Коллекционер Беньямин напоминает о поездке немецкого художественного критика в Москву, где «он приобретает множество сделанных вручную деревянных детских игрушек со всех краев Советского Союза, игрушек, которые он скупает на рынках и в лавках»[11]. Ясно, что именно здесь Самуил Аккерман черпает материал для своей иконографии, которая зачастую заимствует у мира детства полный арсенал живописных знаков: с особой настойчивостью повторяется мотив детской коляски, или скворечника и веера. Его раскладная книга Осеменение раскрывает иероглифический словарь Аккермана: детская коляска, веер, одуванчик, несомый дыханием ветра-возбуждения и веером рассеивающий свое семя, которое растет и становится книгой. Отметим совпадение с Паулем Целаном в ассоциировании бессознательного с детством. В стихотворении из сборника Fadensonnen [Нити солнц] говорится:
Die Wahrheit, angeseilt an
die entäußerten Traumrelikte
kommt als ein Kind
über den Grat[12]
Более чем в двухстах гуашах и маслах Самуил Аккерман ведет глубоко оригинальный живописный диалог с поэзией Целана. И делает он это принципиально иначе, чем современный немецкий художник Ансельм Кифер в том же диалоге, воплощенном в большой части его работ. Свои произведения гигантских форматов Ансельм Кифер обычно усыпает граффити с цитатами, написанными от руки и идущими, исторически, от византийского иконоборчества до Велимира Хлебникова. Связь между этими надписями и собственно живописным произведением достаточно ослаблена и зачастую произвольна. Ее единственной мотивировкой является интеллектуальный интерес Кифера к поэзии, философии, богословию, даже социологии. Арийский немец католической культуры, он смело вступил в диалог с поэтической мыслью, укоренившейся одновременно в немецкой и иудейской традициях. Само собой разумеется, что Ансельм Кифер не мог взять за образец все герменевтические аспекты автора Die Niemandsrose [Роза – Никому] или Sprachgitter [Решетка языка]. Иногда он удовлетворяется чистыми граффити, заимствованными из Lichtzwang[13] или Mohn und Gedächtnis [Мак и память]. Он выделяет величественную Фугу смерти, которая позволяет ему отразить семантические и лексические элементы привычным арсеналом материалов, почерпанных непосредственно из природы или человеческой физиологии: уголь, пепел, земля, песок, ветви, хворост, метал, гуммилак, солома, человеческие волосы. Тонкостям и эллиптической полисемии Пауля Целана Кифер дает немецкую интерпретацию в стиле великих германских мифологий. Это кажется очевидным, когда констатируешь, что он использует один и тот же живописный подход к циклу, созданному на основе Фуги смерти, и циклу, выросшему из вагнеровских Майстерзингеров.[14] Становится ясно, что этой навязчивой серией Ансельм Кифер стремится показать не только ужасы холокоста, но и вину немцев. И действительно, как писал Даниэль Арасс, «Кифер становится преемником Целана ради самого себя».[15]

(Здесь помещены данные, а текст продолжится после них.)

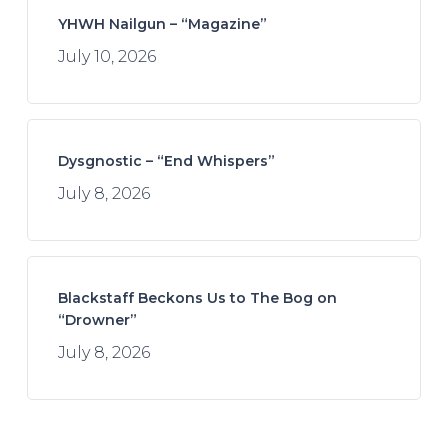
YHWH Nailgun – “Magazine”
July 10, 2026
Dysgnostic – “End Whispers”
July 8, 2026
Blackstaff Beckons Us to The Bog on
“Drowner”
July 8, 2026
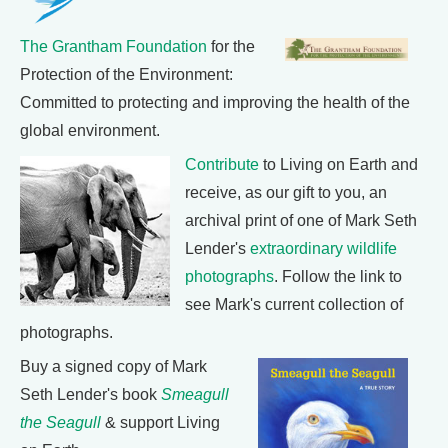
The Grantham Foundation
for the
Protection of the Environment:
Committed to protecting and improving the health of the
global environment.
Contribute
to Living on Earth and
receive, as our gift to you, an
archival print of one of Mark Seth
Lender's
extraordinary wildlife
photographs
. Follow the link to
see Mark's current collection of
photographs.
Buy a signed copy of Mark
Seth Lender's book
Smeagull
the Seagull
& support Living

Это, безусловно, касается и Самуила Аккермана, который ничуть не иллюстрирует поэзию Пауля Целана, но вступает в диалог с близким ему по духу поэтом, происхождением из той же земли и того же иудейского религиозного комплекса, что и он сам. В то время как Ансельм Кифер работает в направлении беспредметного нефигукативного натуралистического гигантизма, Самуил Аккерман скорее близок пиктурологии Пауля Клее (его трактовке самой поверхности при помощи живописных средств): он создает на относительно небольших плоскостях (соответствующих минималистическому поэтическому пространству Целана) целые миры, которые каждый раз самодостаточны и насыщены множественностью не тольно формальной, но и символической. Достаточно привести один пример, чтобы понять специфику искусства Аккермана. В поэтике Пауля Целана значительное место занимает растительность. Ансельм Кифер использует то семечки подсолнуха, солому, то бронзу и свинец (Pour Paul Celan – Ukraine [Паулю Целану – Украина]); а Самуил Аккерман превращает отдельные растения в пиктограммы, которые являются каллиграфическими следами и приобретают различные символические формы: развеивающийся на ветру одуванчик, подсолнух, который может стать посохом библейских пастырей или сегодняшних паломников,[16] или травинка, стебель которой заканчивается звездой Маген Давид, щитом Давида, без одной ветви, той, которая будет восстановлена с приходом Мессии. Самуил Аккерман переводит в воздушные знаки все, что содержит часто повторяющееся у Целана слово «Halm» [соломинка] – хрупкий, нежный, слабый стебель, утрачивающий силу.
Самуил Аккерман не нуждается в «само-иудаизации», как Кифер: с Паулем Целаном его связывает физическая связь с Торой. Можно сказать, как Петер Майер в его статье «Alle Dichter sind Juden», повторяя известный эпиграф, «Все поэты жиды», который Пауль Целан поставил в начале своего стихотворения Und mit dem Buch aus Tarussa [С книгой из Тарусы вместе] из сборника Die Niemandsrose [Роза – Никому] и который является вариацией известного стиха Марины Цветаевой из ее стихотворения Поэма конца[17]]: «Иудей строит параллели, он все видит в согласовании […] Поэт уподобляет себя ученому раввину, упоминающему для каждого фрагмента Торы все 49 значений»[18].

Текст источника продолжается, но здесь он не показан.